GOVERNMENT VIOLATES OWN PRIVACY STANDARDS
U.S. House of Representatives Majority Leader Richard Armey recently sent
the following memo to his House colleagues on the subject of privacy and
the unwarranted sharing of confidential information among various
government agencies. The memo appeared in the e-newsletter of the
Coalition for Constitutional Liberties, a conservative Washington D.C.
group. Here is a substantial excerpt from the memo;
"TO: House Colleagues
FROM: Dick Armey
SUBJECT: Privacy: For those who live in glass houses
DATE: April 9, 2001
Americans put a high value on their privacy. And for good reason. I don't
want strangers poking around in my business any more than they want me
poking around in theirs. But new forms of communication like the Internet
present an entirely new challenge for those of us concerned about privacy.
Figuring out exactly what we must do to protect sensitive information in
this new environment is no easy task. Many unexpected pitfalls await those
who rush into this complicated, emotional issue. In the fast-paced world
of the Internet, we must avoid silver-bullet solutions that will quickly
become obsolete or leave ourselves vulnerable to criticism that the
government is not meeting the standards it requires from others.
The Government's Privacy Problems
Before the federal government becomes too preachy about privacy, it
should review it's own practices. The Federal Trade Commission (FTC), for
example, thought that it had developed some good ideas for regulating
commercial websites to protect privacy. The Commission set out its own
privacy principles last May in a report entitled "Fair Information
Practices in the Electronic Marketplace." The problem was that the good
folks at the FTC were so busy figuring out how to regulate the commercial
sector that it forgot to regulate itself--and they fell into the hypocrisy
trap.
Rep. Billy Tauzin and I asked the General Accounting Office (GAO) to
apply the FTC's privacy criteria to the government itself. Not only did
the FTC fail to meet the very standards it had asked Congress to impose on
everyone else, so did 97 percent of all federal websites surveyed. I think
we can draw a lesson from this. The government should review it's own
practices before it becomes too preachy about privacy.
The IRS knows how much money you make and how you spend it. The
Department of Labor knows where you work and how long you've worked there.
The Department of Health and Human Services (HHS) might well know
everything about your medical history, especially if you are on Medicare or
Medicaid. They all know your name, address, phone number, Social Security
number and maybe even your email address.
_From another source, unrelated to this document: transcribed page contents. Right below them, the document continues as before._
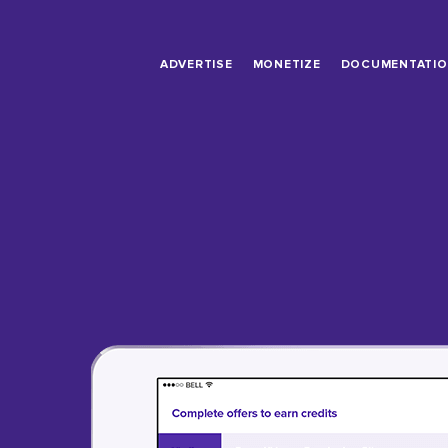
ADVERTISE
MONETIZE
DOCUMENTATI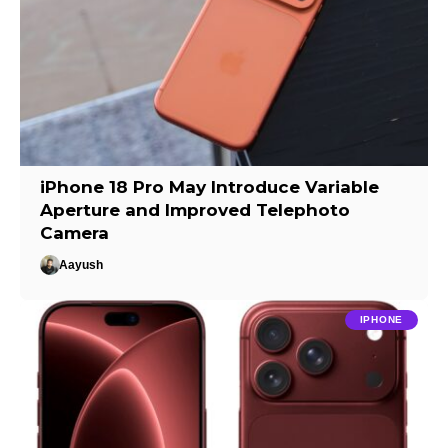
iPhone 18 Pro May Introduce Variable
Aperture and Improved Telephoto
Camera
Aayush
IPHONE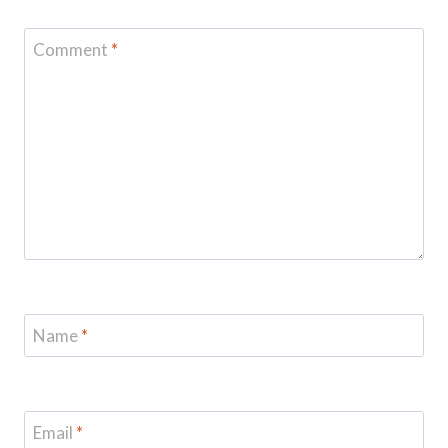
Comment
*
Name
*
Email
*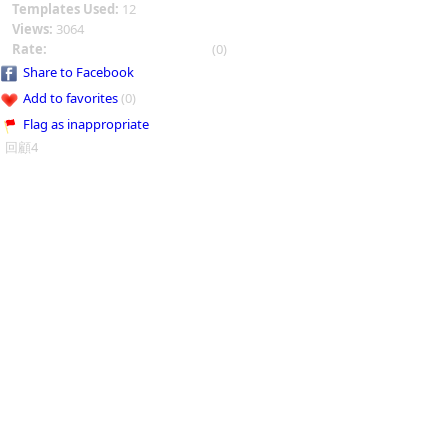
Templates Used:
12
Views:
3064
Rate:
(0)
Share to Facebook
Add to favorites
(0)
Flag as inappropriate
回顧4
According to a recent study by the privacy organization Privacilla, once
an agency gathers information about you, it will routinely share that
information with other agencies--combining your health, income, and other
records. That means your complete life history is floating around the
bureaucracy, whether you like it or not. Some of this information sharing
is probably beneficial, allowing agencies to work more efficiently. But if
government can't protect all that private information from prying eyes, the
story changes.
The truth is that the government has a dismal record when it comes to
securing sensitive information. According to a study last year by
Government Reform Subcommittee Chairman Steve Horn, most federal
departments and agencies received a failing grade for their lax computer
security procedures. Those failing grades put privacy at risk.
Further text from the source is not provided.